▶ TASK STATEMENT
What is needed is the exact text of each line in the listing below from the one with "chlossen, dass" up to and including the one with "Sal Da Vinci", and no pictures.

▶ DATA TO PROCESS

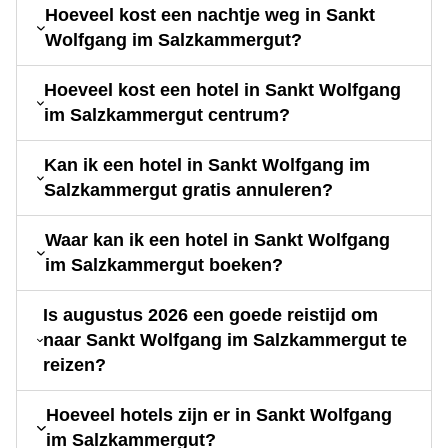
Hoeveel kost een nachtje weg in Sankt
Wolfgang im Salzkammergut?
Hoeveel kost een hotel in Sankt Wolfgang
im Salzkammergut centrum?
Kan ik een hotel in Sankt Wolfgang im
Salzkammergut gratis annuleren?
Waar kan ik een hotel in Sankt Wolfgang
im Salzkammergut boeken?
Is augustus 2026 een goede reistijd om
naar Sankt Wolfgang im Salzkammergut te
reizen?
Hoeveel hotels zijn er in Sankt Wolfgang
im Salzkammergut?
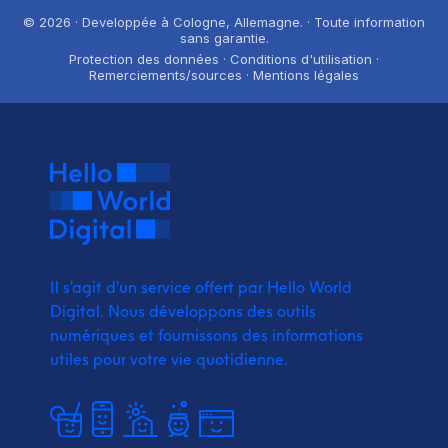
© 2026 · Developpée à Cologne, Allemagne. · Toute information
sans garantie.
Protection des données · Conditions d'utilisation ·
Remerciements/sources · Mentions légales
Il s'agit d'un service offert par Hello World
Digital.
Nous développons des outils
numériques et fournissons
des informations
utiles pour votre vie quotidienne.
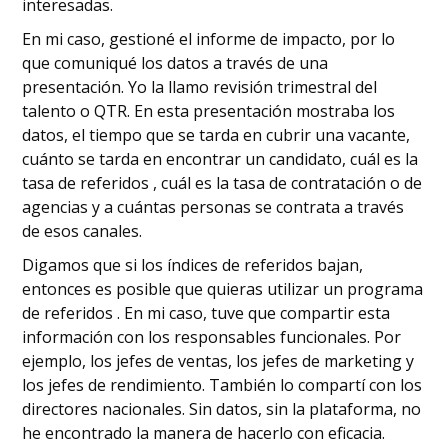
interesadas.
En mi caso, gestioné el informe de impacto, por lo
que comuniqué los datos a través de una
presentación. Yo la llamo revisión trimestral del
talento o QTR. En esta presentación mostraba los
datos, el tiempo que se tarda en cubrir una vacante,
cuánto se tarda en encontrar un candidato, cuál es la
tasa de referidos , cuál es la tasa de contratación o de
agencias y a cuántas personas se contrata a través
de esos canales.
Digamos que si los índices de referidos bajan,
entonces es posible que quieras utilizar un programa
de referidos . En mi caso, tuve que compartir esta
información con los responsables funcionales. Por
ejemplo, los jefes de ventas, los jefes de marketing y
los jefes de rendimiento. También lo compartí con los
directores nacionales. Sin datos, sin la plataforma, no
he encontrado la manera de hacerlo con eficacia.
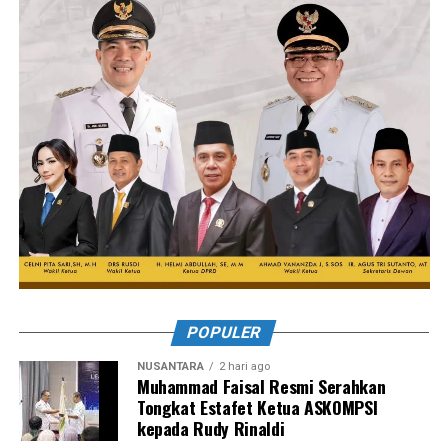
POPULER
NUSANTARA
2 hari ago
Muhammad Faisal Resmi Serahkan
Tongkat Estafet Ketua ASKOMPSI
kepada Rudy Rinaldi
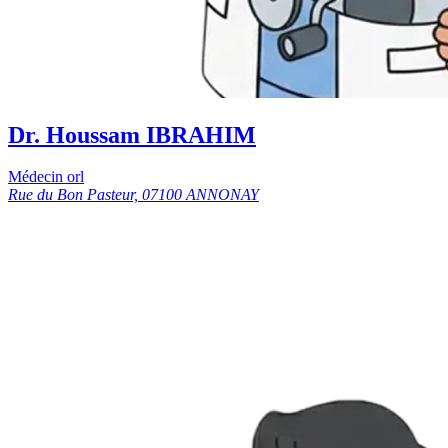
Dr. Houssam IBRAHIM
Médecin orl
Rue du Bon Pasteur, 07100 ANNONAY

---

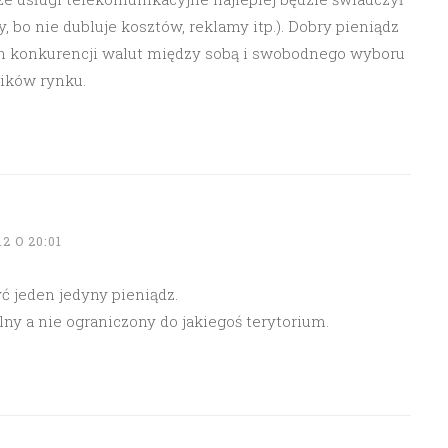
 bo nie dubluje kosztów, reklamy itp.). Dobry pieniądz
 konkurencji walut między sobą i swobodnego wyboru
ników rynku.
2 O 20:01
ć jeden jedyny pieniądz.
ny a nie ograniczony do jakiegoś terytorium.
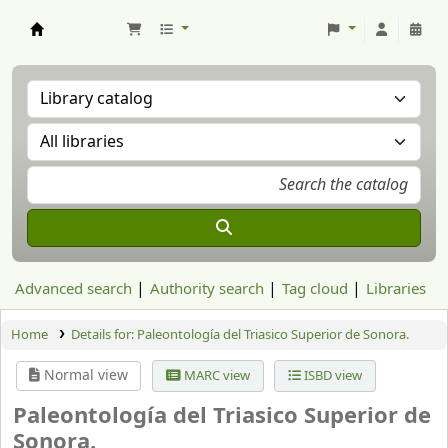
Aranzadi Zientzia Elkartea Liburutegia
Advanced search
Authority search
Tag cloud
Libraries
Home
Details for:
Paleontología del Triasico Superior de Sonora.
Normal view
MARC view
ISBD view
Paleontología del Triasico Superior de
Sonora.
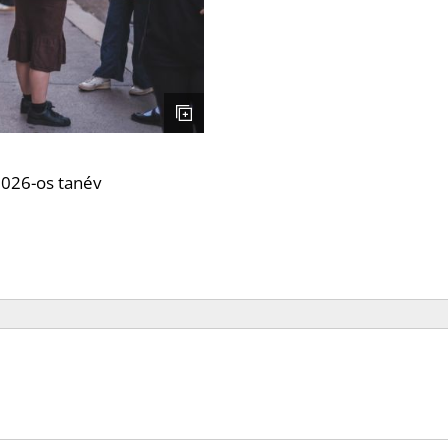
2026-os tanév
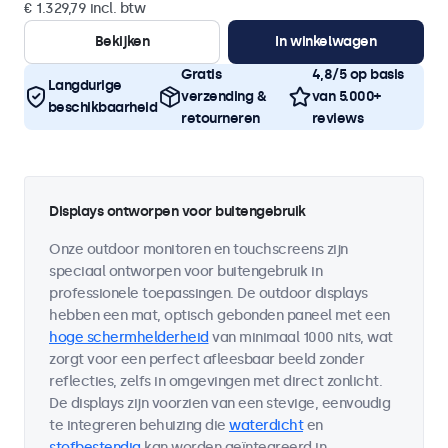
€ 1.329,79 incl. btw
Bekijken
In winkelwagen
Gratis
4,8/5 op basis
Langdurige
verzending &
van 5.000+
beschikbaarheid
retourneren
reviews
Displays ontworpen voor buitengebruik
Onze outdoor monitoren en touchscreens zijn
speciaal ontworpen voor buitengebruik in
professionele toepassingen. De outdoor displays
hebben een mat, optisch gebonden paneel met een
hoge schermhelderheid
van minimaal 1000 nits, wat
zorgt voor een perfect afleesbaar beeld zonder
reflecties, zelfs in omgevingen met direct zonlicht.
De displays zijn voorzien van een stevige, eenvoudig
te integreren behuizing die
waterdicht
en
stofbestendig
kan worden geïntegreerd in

---

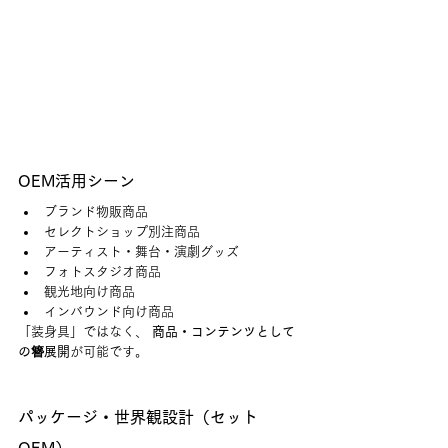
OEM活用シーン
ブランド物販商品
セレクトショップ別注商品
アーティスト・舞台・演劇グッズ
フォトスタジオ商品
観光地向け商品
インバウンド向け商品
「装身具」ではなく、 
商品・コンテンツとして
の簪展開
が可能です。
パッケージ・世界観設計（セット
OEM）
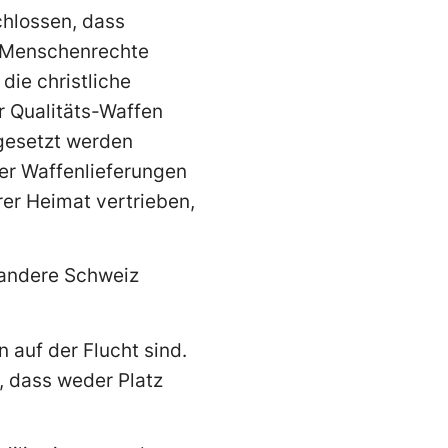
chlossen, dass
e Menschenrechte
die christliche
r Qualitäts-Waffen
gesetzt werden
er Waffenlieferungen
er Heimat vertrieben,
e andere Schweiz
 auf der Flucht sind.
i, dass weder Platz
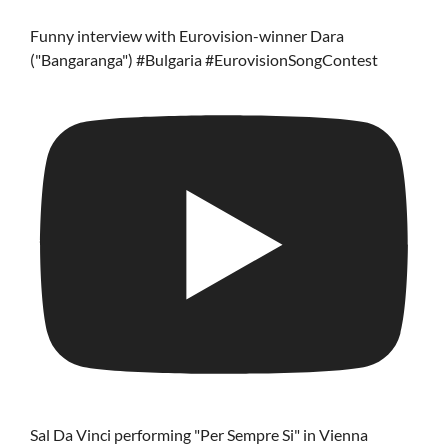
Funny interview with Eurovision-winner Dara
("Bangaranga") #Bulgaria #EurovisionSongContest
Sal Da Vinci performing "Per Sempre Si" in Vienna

▶ RESULT
chlossen, dass
e Menschenrechte
die christliche
r Qualitäts-Waffen
gesetzt werden
er Waffenlieferungen
er Heimat vertrieben,
e andere Schweiz
 auf der Flucht sind.
i, dass weder Platz
Funny interview with Eurovision-winner Dara
("Bangaranga") #Bulgaria #EurovisionSongContest
Sal Da Vinci performing "Per Sempre Si" in Vienna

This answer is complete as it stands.